Problem to solve:
Return exactly the lines of the entries, from the one with "Tik man parodyto" to the last.

Data excerpts:

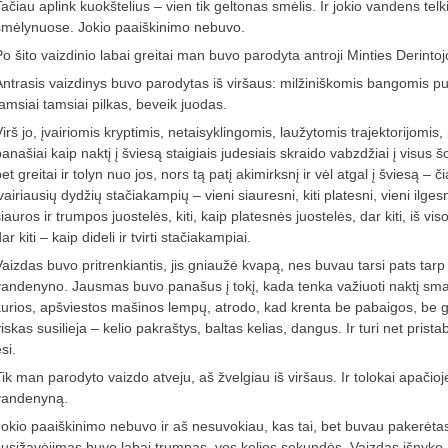
ačiau aplink kuokštelius – vien tik geltonas smėlis. Ir jokio vandens telkin
smėlynuose. Jokio paaiškinimo nebuvo.
Po šito vaizdinio labai greitai man buvo parodyta antroji Minties Derintoj
Antrasis vaizdinys buvo parodytas iš viršaus: milžiniškomis bangomis 
tamsiai tamsiai pilkas, beveik juodas.
irš jo, įvairiomis kryptimis, netaisyklingomis, laužytomis trajektorijomis, 
anašiai kaip naktį į šviesą staigiais judesiais skraido vabzdžiai į visus šo
et greitai ir tolyn nuo jos, nors tą patį akimirksnį ir vėl atgal į šviesą – 
vairiausių dydžių stačiakampių – vieni siauresni, kiti platesni, vieni ilgesn
iauros ir trumpos juostelės, kiti, kaip platesnės juostelės, dar kiti, iš vis
ar kiti – kaip dideli ir tvirti stačiakampiai.
Vaizdas buvo pritrenkiantis, jis gniaužė kvapą, nes buvau tarsi pats tarp 
vandenyno. Jausmas buvo panašus į tokį, kada tenka važiuoti naktį sma
kurios, apšviestos mašinos lempų, atrodo, kad krenta be pabaigos, be ga
viskas susilieja – kelio pakraštys, baltas kelias, dangus. Ir turi net pris
si.
Tik man parodyto vaizdo atveju, aš žvelgiau iš viršaus. Ir tolokai apači
vandenyną.
Jokio paaiškinimo nebuvo ir aš nesuvokiau, kas tai, bet buvau pakerėta
susižavėjimas buvo labai trumpas, vos kelios sekundės. Vaizdas išnyko.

Exercise solution:
Tik man parodyto vaizdo atveju, aš žvelgiau iš viršaus. Ir tolokai apači
vandenyną.
Jokio paaiškinimo nebuvo ir aš nesuvokiau, kas tai, bet buvau pakerėta
susižavėjimas buvo labai trumpas, vos kelios sekundės. Vaizdas išnyko.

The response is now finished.